Je reviens du monde du silence

Saviez-vous que nous sommes issus d’anciens batraciens et que nous avons tous des aptitudes à nager longtemps sous l’eau sans appareil respiratoire ?

Descendre dans les fonds sous-marins, sans respirer, demande beaucoup de concentration et un brin de folie… nous confie Guillaume Nery, champion du monde en apnée.

C’est la tête en bas que je vais descendre en apnée. Pour me protéger du froid que je vais ressentir au fur et à mesure de ma descente, je suis revétu d’une combinaison en néoprène. Je me propulse avec une seule grande palme. Je dois ressembler à une grande Sirène.

Au bout de quelques mètres, comme dans le corps d’un dauphin, mon coeur descend à 30 pulsations par minute et mes fonctions vitales ralentissent.

En descendant, je n’ai que trés peu de vision périphérique. Mon seul repére est la corde tendue verticalement entre la surface et la bouée immergée à 123 mètres.

A partir de 40 mètres, je suis attiré par le fond. Je découvre une impressionnante chute libre.

La paroi de mes poumons se modifie, ma cage thoracique se rentre, écrasée par le début de pression.

Ce n’est pas désagréable, j’aime sentir l’eau me prendre dans ses bras.

Il me faut quatre minutes pour atteindre la bouée repère des 123 métres. Je suis dans l’obscurité, seule la bouée repère et le câble sont éclairés.

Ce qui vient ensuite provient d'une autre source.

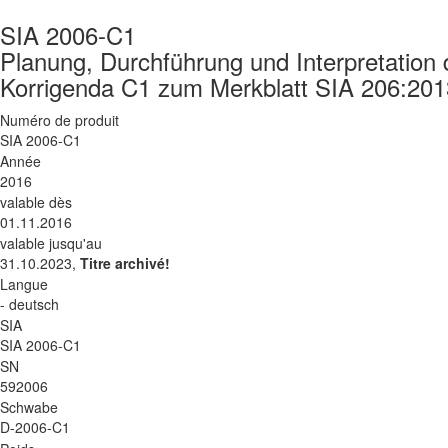
SIA 2006-C1
Planung, Durchführung und Interpretation
Korrigenda C1 zum Merkblatt SIA 206:201
Numéro de produit
SIA 2006-C1
Année
2016
valable dès
01.11.2016
valable jusqu'au
31.10.2023,
Titre archivé!
Langue
- deutsch
SIA
SIA 2006-C1
SN
592006
Schwabe
D-2006-C1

J’ai battu mon record. L’enthousiasme de la descente et de la compétition ont disparu. Je commence à avoir froid. Mes poumons veulent respirer, mais c’est impossible. Je dois rejoindre la surface, mais je dois m’interdire de lever la tête vers le haut. Je ne dois regarder que la corde tendue. Des sensations bizarres envahissent mes pensées, c’est un début de narcose.

Je me prends à entrer dans une sorte de de rêve, pour éviter de penser à mon corps.

J’imagine n’être qu’un grain de poussière dans cet océan.

Suis-je entrain de vivre les dangers du passage entre le conscient et l’inconscient ? Certains nageurs en apnée ont ainsi perdu la vie en s’imaginant s’être transformés en poisson.

Je ne dois pas me mettre en danger. Je dois remonter. Ma place est à la surface. Je ne suis pas un dauphin, même si j’en rêve.

A cette profondeur, mon corps, victime de la pression, est devenu lourd. Je dois exercer un effort trés puissant pour commencer ma remontée.

Les chiffres inscrits sur la corde m’indiquent que je remonte. Ce sont mes seuls repéres dans cet univers marin.

Mes bras sont dirigés vers la surface, mes jambes et mon corps ondulent doucement.

Quand je vois deux plongeurs apnéistes me rejoindre, je sais que je ne suis qu’à une trentaine de mètres de la surface. Je suis rassuré, je ne risque plus rien. Je vois des ombres de bateaux à la surface.

Mes poumons commencent à reprendre leur volume. J’ai un besoin urgent de respirer…

Ouf.. J’apparais à la surface. Mais je regrette déja la douceur du monde sous-marin. J’ai quitté le silence du grand bleu pour être accueilli par les acclamations du public.